Truth is there has been a conspiracy to make things look good. I suspect this is done at the highest level of government for political reasons . Recently there was an attempt to tinker with unemployment statistics reducing it to a mere 15% from 48% as per this survey. This is laughable and a hard sell to anyone who lives in Kenya.

The truth is that our economy has been shedding more jobs than it has been creating in the last three years. Only yesterday there was a report that BAT is retrenching yet more staff. Banks and Insurance industry that are among the major employers who pay good salaries have shed off jobs in thousands. It is sad that in an economy like ours, we have only slightly above 74,000 people earning above 100,000 shillings salary per month.

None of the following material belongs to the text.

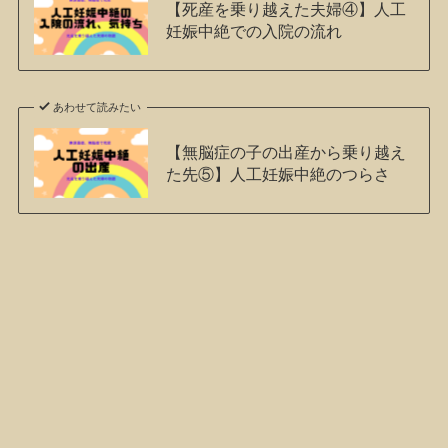
【死産を乗り越えた夫婦④】人工
妊娠中絶での入院の流れ
あわせて読みたい
【無脳症の子の出産から乗り越え
た先⑤】人工妊娠中絶のつらさ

This is very sad indeed. And those who earn 100, 000 are trapped in debt . They borrow money for cars, furniture, gadgets like phones (iphone X and Galaxy 9) home mortgage and even take loans for holidays. They literally live in advance. Recently, I heard they are taking loans for weddings and dowry. Instant gratification has been stretched too far in this country. This is not good for a shaky economy that is shedding jobs like ours. Something urgent need to be done. It is bad news for business. It means there is no disposable income to support enterprises.

I was invited to speak in a Sacco annual general meeting on financial wellness in February. I caused a stir when I told the audience that the problem we have as a people is we put too much premium in owning a house. Saccos have been downgraded from a saving platform for members economic development to provide money to pay school fees and buy plots for putting up a home. This was not the original goal of Saccos when they were formed.

Saccos  were a perfect way to help people pool together savings so that they can borrow three times for development. Then came emergency loans for paying school fees and we lost the plot. Instead of members thinking how they can make extra income to pay school fees, they raid the money saved as  seed capital and shift it to consumption. School fees  is consumption not an investment.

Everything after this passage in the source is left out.